Вскоре дочка его вышла замуж, и хозяин увез ее далеко — видимо, ей так же страстно хотелось новой, иной жизни; со стариком и с сумасшедшей остался маленький невзрачный сын, закончивший в Октябре бухгалтерские курсы и вступивший в партию, без которой по тем временам и шагу невозможно было совершить. Поседевший до снежной белизны Георгий Афанасьевич уже давно не волновался, и не переживал за своих детей, и не вмешивался в их жизни, так как сам постоянно находился в мучительных и почти беспросветных сомнениях по любому поводу, чего прежде с ним не случалось. Но сын его пребывал в таком возрасте, когда имеют ясное представление обо всем на свете и тешатся идеалами, которые непрерывно и естественно сменяют друг друга. И он умудрился приглянуться начальству, и отпрыска Георгия Афанасьевича назначили в городе директором маслозавода! И немудрено, что сын «американца» выделялся среди прочих своих товарищей, которые ручку не умели держать в руках, — люди кругом тогда жили малограмотные, а молодой Гробов знал, например, что слово «секретарь» пишется с мягким знаком, и поэтому слово «директор» тоже писал с мягким знаком — «директорь», — каких тонкостей и само начальство в Октябре не освоило.
И вот однажды, направляясь за город, бредя по улице и смотря в землю, желая как можно скорее выбраться из Октября на свободу, Георгий Афанасьевич нечаянно поднял глаза и остановился перед деревянными воротами, на которых жидкой краской, с потеками, было намалевано: «МОСЛАЗАВОТ»; ниже — другой краской и тоже с потеками: непристойное ругательство; еще ниже, по-видимому, детской мальчишечьей рукой нацарапали мелом: «ВОРВАРА И НАДЯ ДУРЫ ОБЕ». Ворота оказались полуоткрыты и скрипели на ветру. Георгий Афанасьевич шагнул за них и предстал перед большим сараем, из которого раздавались удары маслобоек и пение. «Американец» заглянул внутрь: под тусклыми электрическими лампочками сидели женщины и вручную били масло. Над ними черной тучей жужжали мухи и назойливо лезли во рты поющим. Сперва Георгий Афанасьевич и не заметил сына, который затаился в темном углу на соломе — в белом переднике, — чтобы не обрызгали, и тосковал, наблюдая, как работницы мнут масло в стройных бочонках. На «американца» никто не обратил внимания. Он пробрался среди маслобойщиц к сыну, отмахиваясь от мух, и оглянулся, чтобы посмотреть, куда взирает его наследник. Ближе остальных к нему восседала — иначе и сказать нельзя, — и не била масло, а показывала, как она его бьет, — самая красивая и пышная девица, которая даже в этой убогой обстановке сумела расцвести. Она соизволила мельком глянуть на Георгия Афанасьевича — и — как! Несколько минут прошло, покуда он оправился от презрительного взгляда красавицы. У Георгия Афанасьевича, искренне восхищенного, вырвалось — обращенное к сыну: «Скорее же ты женись на ней!» — когда он зарекся что-либо советовать своим детям.

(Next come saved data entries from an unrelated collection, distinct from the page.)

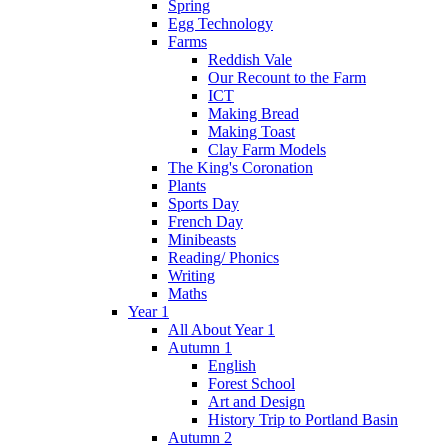
Spring
Egg Technology
Farms
Reddish Vale
Our Recount to the Farm
ICT
Making Bread
Making Toast
Clay Farm Models
The King's Coronation
Plants
Sports Day
French Day
Minibeasts
Reading/ Phonics
Writing
Maths
Year 1
All About Year 1
Autumn 1
English
Forest School
Art and Design
History Trip to Portland Basin
Autumn 2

А сын Георгия Афанасьевича и женился на этой девице. Однако спустя некоторое время после свадьбы на лице у директора маслозавода утвердилось выражение какое-то немного удивленное или растерянное, потому что самая красивая девушка очень быстро превратилась в чудище, а не женщину: зад у нее разросся в метровый, а голова раздулась круглая, как луна. Жена директора решила не появляться на маслозаводе и даже на улицу не выходила из еврейского особняка, в котором уже проживала, и вскоре, по мере того как продолжала толстеть, запретила мужу приводить гостей, чтобы никто не увидел ее, а сама даже не выходила подышать свежим воздухом, ибо тогда аппетит ее разгорался необыкновенно, но тем не менее любила себя разглядывать в зеркале.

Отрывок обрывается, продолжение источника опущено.